From the station doorway, a blanketed Indian looked out with stolid, unsmiling face. Leaning against a post a dreamy-eyed Mexican in tight trousers, red sash, and tall peaked hat, smoked a cigarette. Halfway down the platform a tired-looking man in heavy cowhide boots and rough clothes, watched beside a huge canvas-topped wagon beyond which could be seen the switching tails of six great oxen.

"There's Fred's 'boat,'" remarked Bertha, laughingly, to Cordelia.

"Where? What?" Cordelia had been trying to look in all directions at once.

"That prairie schooner down there."

"Now that looks like the pictures," asserted Cordelia. "I wonder if the cowboys will."

"I declare, the whole thing is worse than a three-ring circus," declared Tilly, aggrievedly, to Genevieve. "I simply can't see everything!"

"All aboard for the ranch," called Mr. Hartley, leading the way around to the other side of the station; and like a flock of prairie chickens, as Genevieve put it, they all trooped after him.

"Why, what funny horses!" cried Tilly, as Mr. Hartley stopped before a large, old-fashioned three-seated carriage drawn up to the platform.

At Genevieve's chuckling laugh, Tilly threw a sharper glance toward the two gray creatures attached to the carriage.

"Why, they aren't horses at all—yes, they are—no, they aren't, either!"

"I always heard young ladies were a bit changeable," grinned Tim Nolan, mischievously; "but do they always change their minds as often as that, Miss?"

"Yes, they do—when the occasion demands it," retorted Tilly, with a merry glance; and Tim Nolan laughed appreciatively.

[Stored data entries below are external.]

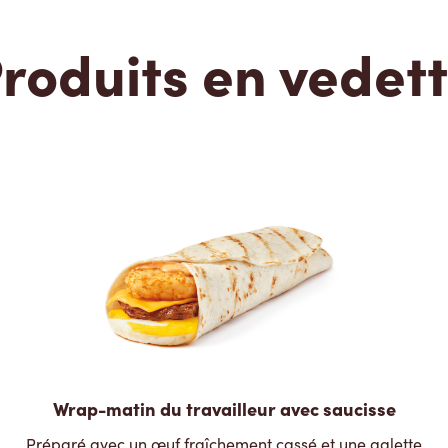
roduits en vedet
Wrap-matin du travailleur avec saucisse
Préparé avec un œuf fraîchement cassé et une galette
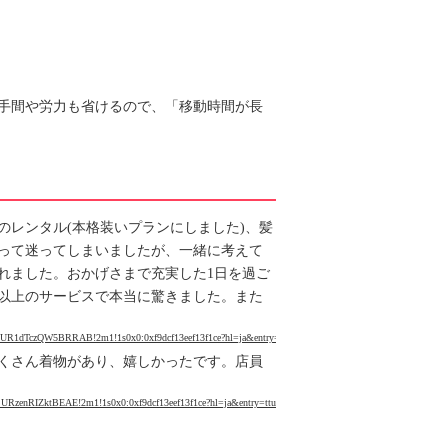
手間や労力も省けるので、「移動時間が長
レンタル(本格装いプランにしました)、髪
って迷ってしまいましたが、一緒に考えて
れました。おかげさまで充実した1日を過ご
以上のサービスで本当に驚きました。また
JQ0FnSUR1dTczQW5BRRAB!2m1!1s0x0:0xf9dcf13eef13f1ce?hl=ja&entry=ttu&g_ep=EgoyMDI0MDkxMC
くさん着物があり、嬉しかったです。店員
Q0FnSURzenRIZktBEAE!2m1!1s0x0:0xf9dcf13eef13f1ce?hl=ja&entry=ttu&g_ep=EgoyMDI0MDkxMC4wI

"Well, they aren't horses," smiled Mr. Hartley, as he gave his hand to help Mrs. Kennedy into the carriage. "They happen to be mules. Now, Miss Tilly, if you'll come in here with Mrs. Kennedy, we'll put two other young ladies and myself in the other two seats, and leave Genevieve to do the honors in one of the ranch wagons with the rest of you. The baggage, the boys are already putting in the other wagon, I see," he added, looking back to where two men were busy with a pile of trunks and bags. "They'll come along after us. Mr. Tim is on his horse, of course. We'll let him show us the way. Now stow yourselves comfortably," he admonished his guests. "You know we have an eighteen-mile ride ahead of us!"



Through the broad, dusty streets, by the straggling houses, and out on to the boundless sea of grass trailed the carriage and the ranch wagons, with Mr. Tim in the lead.

Five pairs of eyes grew wide with wonder and awe.

"I didn't suppose anything in the world could be so—so far," breathed Cordelia, who was with Mr. Hartley on the front seat of the carriage.

"No wonder Genevieve was always talking about 'space, wide, wide space,'" cried Bertha. "Why, it's just like the ocean—only more so, because there aren't any waves."

"As if anything could be more like the ocean than the ocean itself," giggled Tilly.

Mr. Hartley laughed good-naturedly.

"Never mind, Miss Bertha," he nodded. "Just you wait till there's a little more wind, and you'll see some waves, I reckon. It's mighty still just now; and yet—there, look! Over there to the right—see?"

They all looked, and they all saw. They saw far in the distance the green change to gray, and the gray to faint purple, and back again to green, while curious shifting lights and shadows glancing across the waving blades of grass, made them ripple like water in the sunlight. At the same time, from somewhere, came a soft, cool wind.

"Why, it is—it is just like the ocean," exulted Cordelia. "I've seen it look like that down to Nantasket, 'way, 'way off at sea."

"I told you 'twas," triumphed Bertha.

"Well, anyway," observed Tilly, demurely, "they must be awfully dry waves—not much fun to jump!"

"Tilly, how can you?" protested Cordelia. "How you do take the poetry out of anything! I believe you'd take the poetry out of—of Shakespeare himself!"